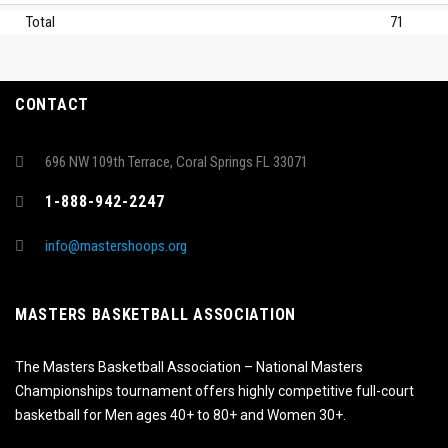
Total
71
CONTACT
696 NW 109th Terrace, Coral Springs FL 33071
1-888-942-2247
info@mastershoops.org
MASTERS BASKETBALL ASSOCIATION
The Masters Basketball Association – National Masters
Championships tournament offers highly competitive full-court
basketball for Men ages 40+ to 80+ and Women 30+.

▶ [TASK PROMPT]: Write out word for word every line from the one containing "The Masters Basketball" through the last line of the data, and no other line.

▶ [TASK RESPONSE]:
The Masters Basketball Association – National Masters
Championships tournament offers highly competitive full-court
basketball for Men ages 40+ to 80+ and Women 30+.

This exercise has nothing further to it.